▶ _WORK INSTRUCTIONS_: From the entries below, copy every line that has the word "April".

▶ _AVAILABLE DATA_:
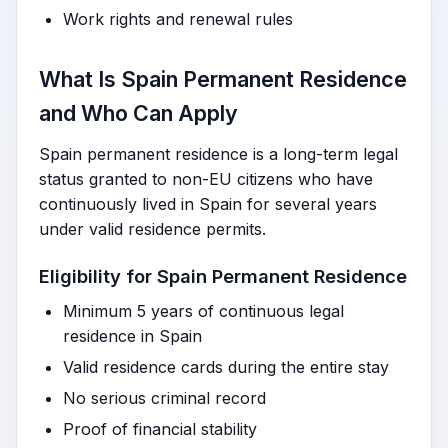
Work rights and renewal rules
What Is Spain Permanent Residence
and Who Can Apply
Spain permanent residence is a long-term legal
status granted to non-EU citizens who have
continuously lived in Spain for several years
under valid residence permits.
Eligibility for Spain Permanent Residence
Minimum 5 years of continuous legal
residence in Spain
Valid residence cards during the entire stay
No serious criminal record
Proof of financial stability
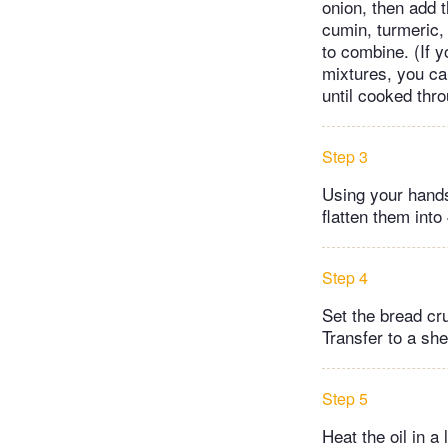
onion, then add t
cumin, turmeric,
to combine. (If y
mixtures, you can 
until cooked thr
Step 3
Using your hands
flatten them into
Step 4
Set the bread cru
Transfer to a she
Step 5
Heat the oil in a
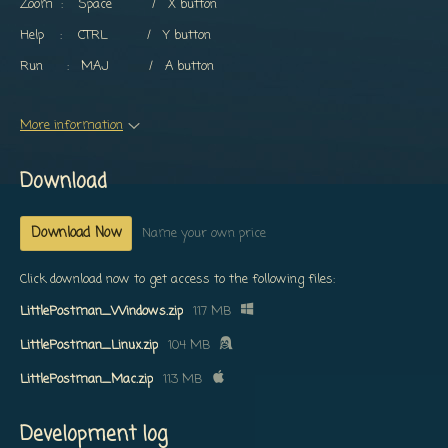
Zoom : Space / X button
Help : CTRL / Y button
Run : MAJ / A button
More information
Download
Download Now
Name your own price
Click download now to get access to the following files:
LittlePostman_Windows.zip
117 MB
LittlePostman_Linux.zip
104 MB
LittlePostman_Mac.zip
113 MB
Development log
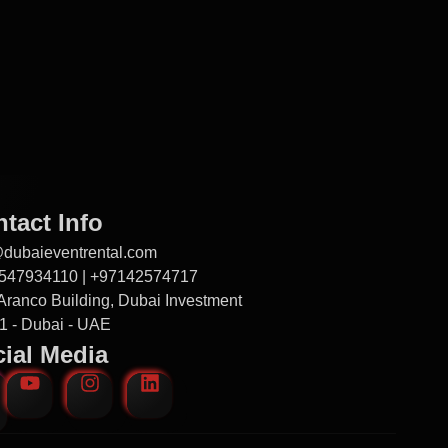
tact Info
@dubaieventrental.com
547934110 | +97142574717
Aranco Building, Dubai Investment
1 - Dubai - UAE
ial Media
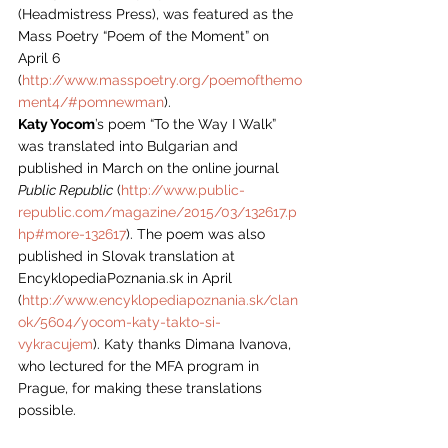
(Headmistress Press), was featured as the 
Mass Poetry “Poem of the Moment” on 
April 6 
(
http://www.masspoetry.org/poemofthemo
ment4/#pomnewman
).
Katy Yocom
’s poem “To the Way I Walk” 
was translated into Bulgarian and 
published in March on the online journal 
Public Republic
 (
http://www.public-
republic.com/magazine/2015/03/132617.p
hp#more-132617
). The poem was also 
published in Slovak translation at 
EncyklopediaPoznania.sk in April 
(
http://www.encyklopediapoznania.sk/clan
ok/5604/yocom-katy-takto-si-
vykracujem
). Katy thanks Dimana Ivanova, 
who lectured for the MFA program in 
Prague, for making these translations 
possible.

▶ _SOLUTION TO THE PROBLEM_:
April 6 
EncyklopediaPoznania.sk in April 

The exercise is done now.